What you should do:
The answer is every line in the data below that contains the word "window".

Exercise inputs:

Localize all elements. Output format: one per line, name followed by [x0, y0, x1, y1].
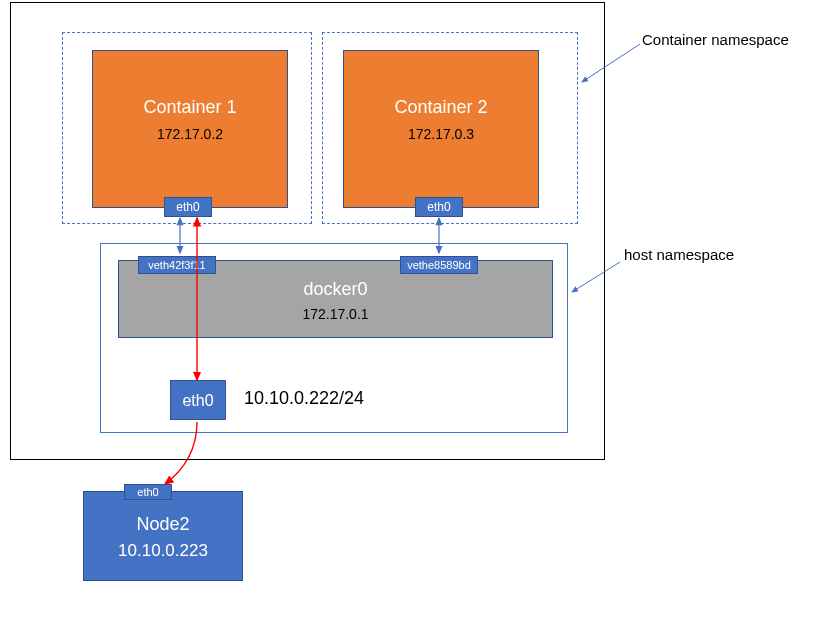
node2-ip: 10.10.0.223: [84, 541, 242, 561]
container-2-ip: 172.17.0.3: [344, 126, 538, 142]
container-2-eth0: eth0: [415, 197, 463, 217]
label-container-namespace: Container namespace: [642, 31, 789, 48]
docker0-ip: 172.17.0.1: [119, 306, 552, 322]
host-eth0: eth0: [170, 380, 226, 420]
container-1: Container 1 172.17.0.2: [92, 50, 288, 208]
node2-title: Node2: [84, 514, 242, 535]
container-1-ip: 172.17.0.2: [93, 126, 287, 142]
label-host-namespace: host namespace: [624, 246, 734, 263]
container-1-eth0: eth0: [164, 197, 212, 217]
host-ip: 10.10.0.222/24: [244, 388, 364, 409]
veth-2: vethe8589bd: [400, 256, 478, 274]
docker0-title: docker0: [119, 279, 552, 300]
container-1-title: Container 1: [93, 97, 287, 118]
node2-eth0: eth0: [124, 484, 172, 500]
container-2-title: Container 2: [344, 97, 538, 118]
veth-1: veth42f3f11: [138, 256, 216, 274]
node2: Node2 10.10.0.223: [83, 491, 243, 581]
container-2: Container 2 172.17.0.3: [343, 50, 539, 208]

* * *

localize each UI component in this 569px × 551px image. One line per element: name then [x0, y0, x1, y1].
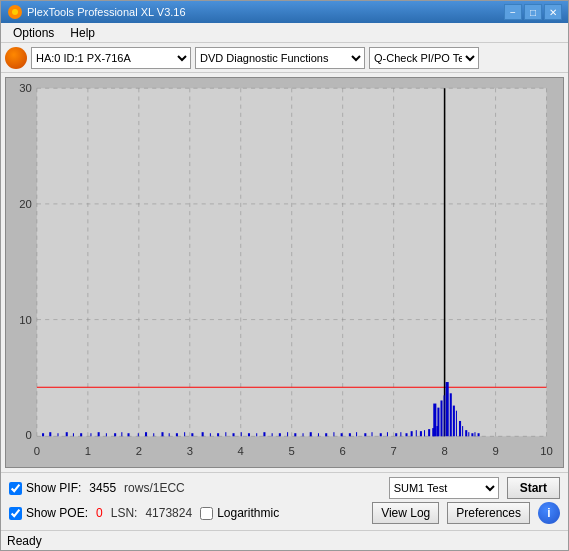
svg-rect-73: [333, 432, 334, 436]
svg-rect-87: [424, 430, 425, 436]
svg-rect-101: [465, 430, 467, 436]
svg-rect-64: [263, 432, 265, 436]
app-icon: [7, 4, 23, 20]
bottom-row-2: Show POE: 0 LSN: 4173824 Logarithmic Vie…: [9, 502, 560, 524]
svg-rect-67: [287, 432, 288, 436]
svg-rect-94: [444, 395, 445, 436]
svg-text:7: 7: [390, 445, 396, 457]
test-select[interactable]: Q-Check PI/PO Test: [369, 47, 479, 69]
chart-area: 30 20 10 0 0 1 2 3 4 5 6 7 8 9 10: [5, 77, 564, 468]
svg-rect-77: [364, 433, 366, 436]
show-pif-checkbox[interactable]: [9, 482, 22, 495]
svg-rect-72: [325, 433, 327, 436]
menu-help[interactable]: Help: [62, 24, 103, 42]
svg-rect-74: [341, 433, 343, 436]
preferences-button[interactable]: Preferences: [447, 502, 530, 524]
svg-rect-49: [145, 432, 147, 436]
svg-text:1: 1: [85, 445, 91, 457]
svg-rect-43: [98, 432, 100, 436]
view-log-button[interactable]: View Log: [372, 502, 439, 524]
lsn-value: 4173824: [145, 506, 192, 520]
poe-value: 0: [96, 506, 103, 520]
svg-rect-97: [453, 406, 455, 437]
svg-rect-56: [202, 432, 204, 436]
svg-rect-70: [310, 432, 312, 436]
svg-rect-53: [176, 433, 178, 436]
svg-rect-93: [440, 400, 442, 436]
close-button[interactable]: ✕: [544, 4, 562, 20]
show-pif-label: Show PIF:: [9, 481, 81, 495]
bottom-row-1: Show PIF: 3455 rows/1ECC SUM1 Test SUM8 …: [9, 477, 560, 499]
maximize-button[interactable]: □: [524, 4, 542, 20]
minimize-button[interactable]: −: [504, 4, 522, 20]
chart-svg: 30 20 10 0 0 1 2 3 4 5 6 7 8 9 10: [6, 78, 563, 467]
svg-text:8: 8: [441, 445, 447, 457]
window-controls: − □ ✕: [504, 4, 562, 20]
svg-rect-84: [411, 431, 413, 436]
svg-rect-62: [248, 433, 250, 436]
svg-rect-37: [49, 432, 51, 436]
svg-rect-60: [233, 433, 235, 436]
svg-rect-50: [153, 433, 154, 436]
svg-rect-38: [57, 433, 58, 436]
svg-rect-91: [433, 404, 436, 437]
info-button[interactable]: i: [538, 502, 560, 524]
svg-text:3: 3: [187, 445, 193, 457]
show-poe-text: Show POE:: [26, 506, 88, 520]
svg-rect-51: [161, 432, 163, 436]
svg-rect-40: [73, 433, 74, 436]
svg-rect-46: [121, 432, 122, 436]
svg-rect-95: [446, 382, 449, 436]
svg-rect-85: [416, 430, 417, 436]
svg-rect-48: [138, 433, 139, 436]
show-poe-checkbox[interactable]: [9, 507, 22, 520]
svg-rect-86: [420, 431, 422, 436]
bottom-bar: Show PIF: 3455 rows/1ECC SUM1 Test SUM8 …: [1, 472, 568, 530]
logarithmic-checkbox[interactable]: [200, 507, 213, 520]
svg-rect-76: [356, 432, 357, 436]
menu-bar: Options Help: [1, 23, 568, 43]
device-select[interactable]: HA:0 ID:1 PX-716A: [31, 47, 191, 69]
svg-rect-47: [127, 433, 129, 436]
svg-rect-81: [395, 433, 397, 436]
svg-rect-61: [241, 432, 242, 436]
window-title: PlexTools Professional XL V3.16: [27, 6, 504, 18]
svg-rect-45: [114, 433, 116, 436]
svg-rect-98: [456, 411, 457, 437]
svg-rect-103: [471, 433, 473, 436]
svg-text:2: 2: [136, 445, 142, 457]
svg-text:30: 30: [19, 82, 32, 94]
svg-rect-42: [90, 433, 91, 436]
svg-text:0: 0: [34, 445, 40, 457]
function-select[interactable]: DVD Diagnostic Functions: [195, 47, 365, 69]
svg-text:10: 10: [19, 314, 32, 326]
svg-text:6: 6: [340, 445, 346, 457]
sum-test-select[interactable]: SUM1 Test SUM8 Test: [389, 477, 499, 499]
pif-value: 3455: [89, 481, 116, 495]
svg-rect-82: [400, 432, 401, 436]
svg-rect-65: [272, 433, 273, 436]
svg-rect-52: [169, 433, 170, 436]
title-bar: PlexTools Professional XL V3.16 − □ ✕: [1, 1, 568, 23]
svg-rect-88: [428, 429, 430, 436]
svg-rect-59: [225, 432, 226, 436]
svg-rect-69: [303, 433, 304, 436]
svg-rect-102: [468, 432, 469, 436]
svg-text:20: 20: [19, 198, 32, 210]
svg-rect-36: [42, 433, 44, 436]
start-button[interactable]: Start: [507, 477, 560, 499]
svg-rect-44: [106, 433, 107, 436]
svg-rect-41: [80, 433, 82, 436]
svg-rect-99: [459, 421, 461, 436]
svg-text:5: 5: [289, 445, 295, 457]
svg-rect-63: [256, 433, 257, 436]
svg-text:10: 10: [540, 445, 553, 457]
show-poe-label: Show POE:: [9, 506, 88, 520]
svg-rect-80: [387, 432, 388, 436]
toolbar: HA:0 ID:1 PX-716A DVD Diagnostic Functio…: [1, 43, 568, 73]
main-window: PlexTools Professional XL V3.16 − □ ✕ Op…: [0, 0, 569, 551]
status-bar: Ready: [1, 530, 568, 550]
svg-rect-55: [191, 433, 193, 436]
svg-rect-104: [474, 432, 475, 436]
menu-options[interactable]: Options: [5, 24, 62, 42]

Exercise solution:
window-controls: − □ ✕: [504, 4, 562, 20]
window-title: PlexTools Professional XL V3.16: [27, 6, 504, 18]
main-window: PlexTools Professional XL V3.16 − □ ✕ Op…: [0, 0, 569, 551]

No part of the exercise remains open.